=== Task ===
Below this sentence is a listing; return exactly its lines from the one with "Sinti:zze und Rom:nja" to the one with "Außengastronomie", both kept, and nothing more.
────────────────
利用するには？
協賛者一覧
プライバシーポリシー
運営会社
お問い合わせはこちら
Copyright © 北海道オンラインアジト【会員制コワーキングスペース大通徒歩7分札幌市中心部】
────────────────
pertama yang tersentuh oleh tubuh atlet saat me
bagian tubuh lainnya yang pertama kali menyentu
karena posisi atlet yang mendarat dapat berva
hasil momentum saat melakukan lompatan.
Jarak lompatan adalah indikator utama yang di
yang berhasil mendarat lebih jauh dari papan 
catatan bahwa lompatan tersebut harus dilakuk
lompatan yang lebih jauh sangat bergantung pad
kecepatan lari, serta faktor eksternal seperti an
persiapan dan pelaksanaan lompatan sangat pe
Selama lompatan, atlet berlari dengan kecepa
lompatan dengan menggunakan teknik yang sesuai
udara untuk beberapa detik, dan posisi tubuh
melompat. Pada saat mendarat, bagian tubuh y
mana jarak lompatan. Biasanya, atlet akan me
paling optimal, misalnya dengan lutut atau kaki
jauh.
────────────────
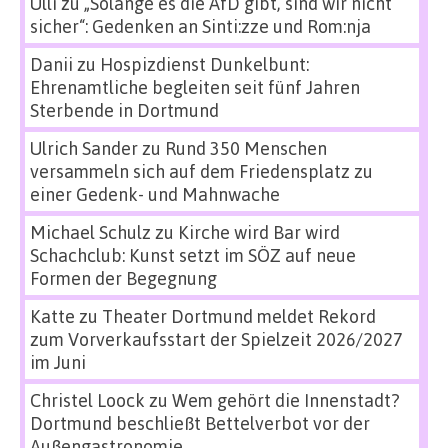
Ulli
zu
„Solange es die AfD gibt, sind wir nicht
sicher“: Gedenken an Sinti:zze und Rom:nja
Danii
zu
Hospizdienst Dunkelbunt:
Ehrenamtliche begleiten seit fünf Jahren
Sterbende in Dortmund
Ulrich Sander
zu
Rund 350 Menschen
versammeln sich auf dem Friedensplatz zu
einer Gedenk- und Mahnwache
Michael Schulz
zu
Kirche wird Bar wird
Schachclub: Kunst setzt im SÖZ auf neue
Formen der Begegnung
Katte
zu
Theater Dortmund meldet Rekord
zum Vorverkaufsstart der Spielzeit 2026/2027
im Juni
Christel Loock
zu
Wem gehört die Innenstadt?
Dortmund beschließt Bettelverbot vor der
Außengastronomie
────────────────
=== Problem solution ===
sicher“: Gedenken an Sinti:zze und Rom:nja
Danii
zu
Hospizdienst Dunkelbunt:
Ehrenamtliche begleiten seit fünf Jahren
Sterbende in Dortmund
Ulrich Sander
zu
Rund 350 Menschen
versammeln sich auf dem Friedensplatz zu
einer Gedenk- und Mahnwache
Michael Schulz
zu
Kirche wird Bar wird
Schachclub: Kunst setzt im SÖZ auf neue
Formen der Begegnung
Katte
zu
Theater Dortmund meldet Rekord
zum Vorverkaufsstart der Spielzeit 2026/2027
im Juni
Christel Loock
zu
Wem gehört die Innenstadt?
Dortmund beschließt Bettelverbot vor der
Außengastronomie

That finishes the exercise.